TO THE HAMPTON ROADS BANKSHARES, INC.

2006 STOCK INCENTIVE PLAN

THIS FIRST AMENDMENT (“Amendment”) to the Hampton Roads Bankshares, Inc. 2006 Stock Incentive Plan (“Plan”) made effective as of the 26th day of December 2008 by Hampton Roads Bankshares, Inc. (“Company”). All capitalized terms in this Amendment not otherwise defined shall have their respective meanings under the Plan.

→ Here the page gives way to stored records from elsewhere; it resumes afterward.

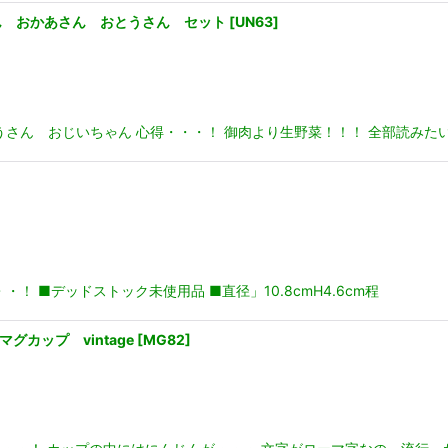
ん おかあさん おとうさん セット
[
UN63
]
さん おじいちゃん 心得・・・！ 御肉より生野菜！！！ 全部読みたい
 ■デッドストック未使用品 ■直径」10.8cmH4.6cm程
マグカップ vintage
[
MG82
]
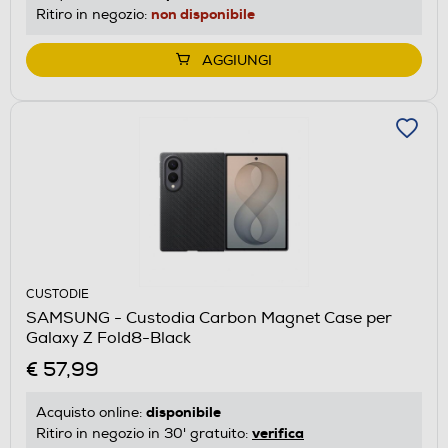
non disponibile
Ritiro in negozio:
AGGIUNGI
CUSTODIE
SAMSUNG - Custodia Carbon Magnet Case per
Galaxy Z Fold8-Black
€ 57,99
disponibile
Acquisto online:
verifica
Ritiro in negozio in 30' gratuito:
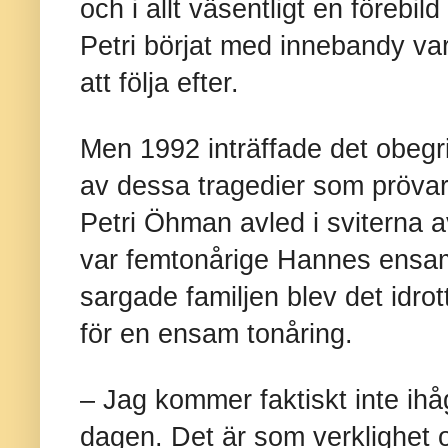
och i allt väsentligt en förebi
Petri börjat med innebandy var s
att följa efter.
Men 1992 inträffade det obegri
av dessa tragedier som prövar a
Petri Öhman avled i sviterna av
var femtonårige Hannes ensa
sargade familjen blev det idr
för en ensam tonåring.
– Jag kommer faktiskt inte ihå
dagen. Det är som verklighet 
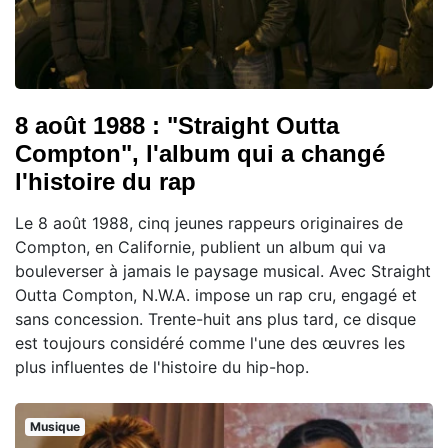
8 août 1988 : "Straight Outta
Compton", l'album qui a changé
l'histoire du rap
Le 8 août 1988, cinq jeunes rappeurs originaires de
Compton, en Californie, publient un album qui va
bouleverser à jamais le paysage musical. Avec Straight
Outta Compton, N.W.A. impose un rap cru, engagé et
sans concession. Trente-huit ans plus tard, ce disque
est toujours considéré comme l'une des œuvres les
plus influentes de l'histoire du hip-hop.
Musique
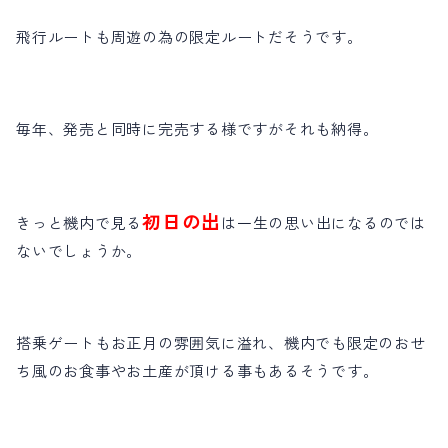
飛行ルートも周遊の為の限定ルートだそうです。
毎年、発売と同時に完売する様ですがそれも納得。
初日の出
きっと機内で見る
は一生の思い出になるのでは
ないでしょうか。
搭乗ゲートもお正月の雰囲気に溢れ、機内でも限定のおせ
ち風のお食事やお土産が頂ける事もあるそうです。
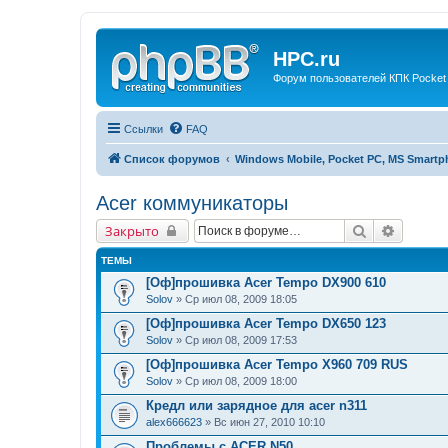
HPC.ru
Форум пользователей КПК Pocket
Ссылки
FAQ
Список форумов
Windows Mobile, Pocket PC, MS Smart
Acer коммуникаторы
Поиск
Расшир
Закрыто
ТЕМЫ
[Оф]прошивка Acer Tempo DX900 610
Solov
» Ср июл 08, 2009 18:05
[Оф]прошивка Acer Tempo DX650 123
Solov
» Ср июл 08, 2009 17:53
[Оф]прошивка Acer Tempo X960 709 RUS
Solov
» Ср июл 08, 2009 18:00
Кредл или зарядное для acer n311
alex666623
» Вс июн 27, 2010 10:10
Проблемы с ACER N50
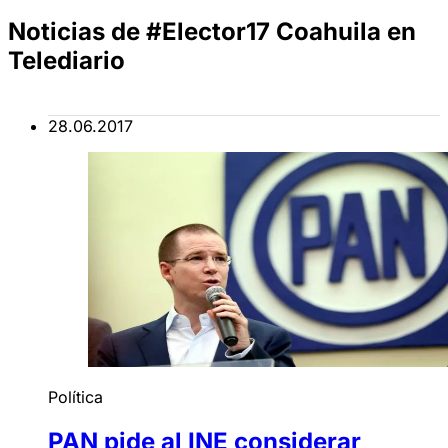
Noticias de #Elector17 Coahuila en
Telediario
28.06.2017
Política
PAN pide al INE considerar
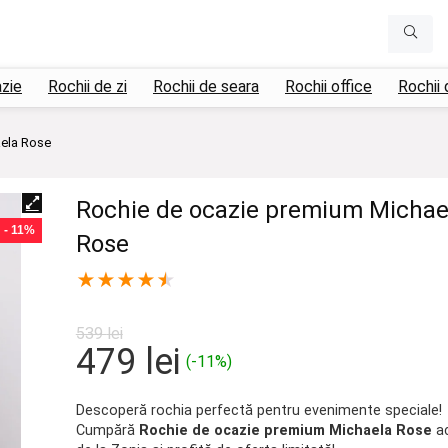
azie
Rochii de zi
Rochii de seara
Rochii office
Rochii 
aela Rose
Rochie de ocazie premium Michae
- 11%
Rose
★
★
★
★
★
539
lei
Prețul
Prețul
479
lei
(-11%)
inițial
curent
a
este:
Descoperă rochia perfectă pentru evenimente speciale!
Cumpără
Rochie de ocazie premium Michaela Rose
a
fost:
479 lei.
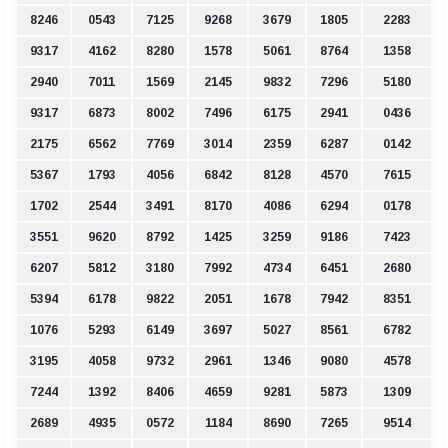
8246
0543
7125
9268
3679
1805
2283
9317
4162
8280
1578
5061
8764
1358
2940
7011
1569
2145
9832
7296
5180
9317
6873
8002
7496
6175
2941
0436
2175
6562
7769
3014
2359
6287
0142
5367
1793
4056
6842
8128
4570
7615
1702
2544
3491
8170
4086
6294
0178
3551
9620
8792
1425
3259
9186
7423
6207
5812
3180
7992
4734
6451
2680
5394
6178
9822
2051
1678
7942
8351
1076
5293
6149
3697
5027
8561
6782
3195
4058
9732
2961
1346
9080
4578
7244
1392
8406
4659
9281
5873
1309
2689
4935
0572
1184
8690
7265
9514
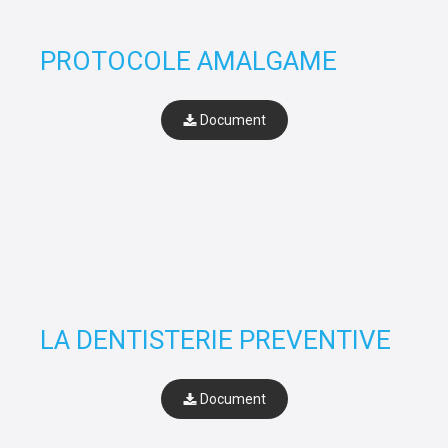
PROTOCOLE AMALGAME
Document
LA DENTISTERIE PREVENTIVE
Document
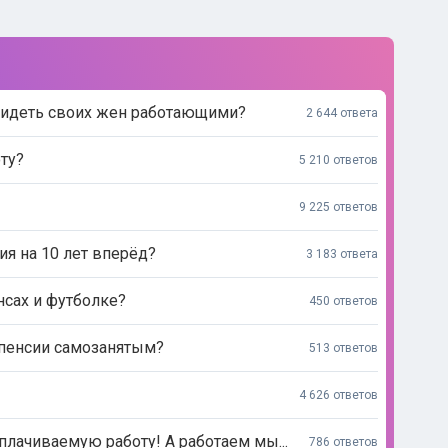
видеть своих жен работающими?
2 644 ответа
ту?
5 210 ответов
9 225 ответов
ия на 10 лет вперёд?
3 183 ответа
нсах и футболке?
450 ответов
 пенсии самозанятым?
513 ответов
4 626 ответов
лачиваемую работу! А работаем мы...
786 ответов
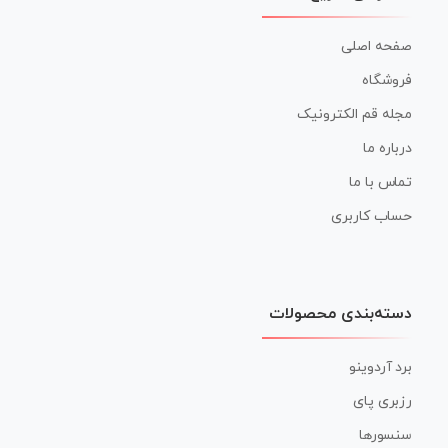
صفحه اصلی
فروشگاه
مجله قم الکترونیک
درباره ما
تماس با ما
حساب کاربری
دسته‌بندی محصولات
برد آردوینو
رزبری پای
سنسورها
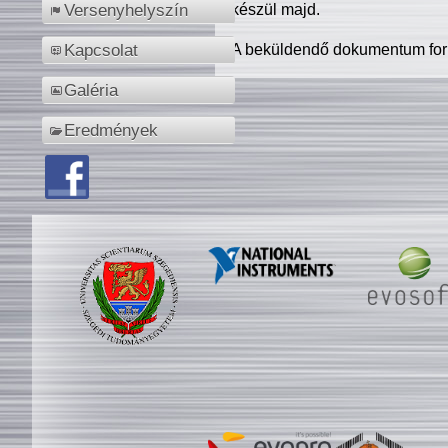
készül majd.
Versenyhelyszín
A beküldendő dokumentum for
Kapcsolat
Galéria
Eredmények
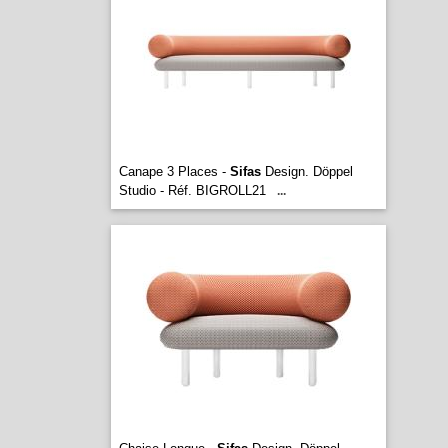
Canape 3 Places -
Sifas
Design. Döppel
Studio - Réf. BIGROLL21
...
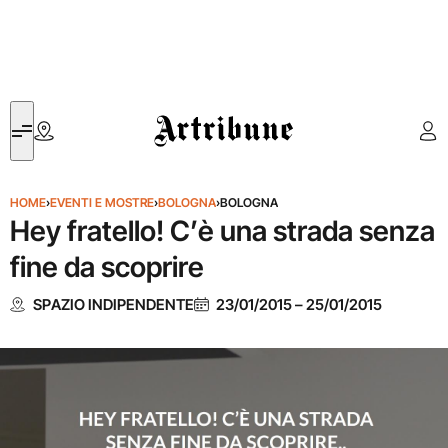
Artribune
HOME
›
EVENTI E MOSTRE
›
BOLOGNA
›
BOLOGNA
Hey fratello! C’è una strada senza
fine da scoprire
SPAZIO INDIPENDENTE
23/01/2015
–
25/01/2015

WHEREAS, the Company wishes to amend the Plan to provide that all nonstatutory options shall be granted at no less than fair market value on the date of grant which has been consistent with the Company’s practice since January 1, 2005,

NOW, THEREFORE, the Company hereby adopts this Amendment upon the following terms and conditions:

 

  1. The last sentence of section 6(b) shall be replaced with the following:

The exercise price of a Nonstatutory Stock Option Award shall not be less than 100% of the Fair Market Value of the shares of Company Stock covered by the Option on the Date of Grant.

 

  2. Section 15(f) is added as follows:

(f) No Award shall be granted, deferred, accelerated, extended, paid out or modified under the Plan in a manner that would result in the imposition of an additional tax under Section 409A of the Code upon a Participant. In the event that (i) it is reasonably determined by the Committee that, as a result of Section 409A of the Code, payments in respect of any Award under the Plan may not be made at the time contemplated by the terms of the Plan or the relevant Award agreement, as the case may be, without causing Participant holding such Award to be subject to taxation under Section 409A of the Code, the Company will make such payment on the first day that would not result in the Participant incurring any tax liability under Section 409A of the Code, and (ii) at the time of a Participant’s termination of employment with the Company, such Participant is a “specified employee” as defined in Section 409A of the Code and the deferral of the commencement of any payments or benefits otherwise payable under the Plan as a result of such termination of employment is necessary in order to prevent any accelerated or additional tax under Section 409A of the Code, then the Company will defer the commencement of the payment of any such payments or benefits under the Plan (without any reduction in such payments or benefits ultimately paid or provided to the Participant) until the date that is six months following the Participant’s termination of employment with the Company (or the earliest date permitted under Section 409A of the Code).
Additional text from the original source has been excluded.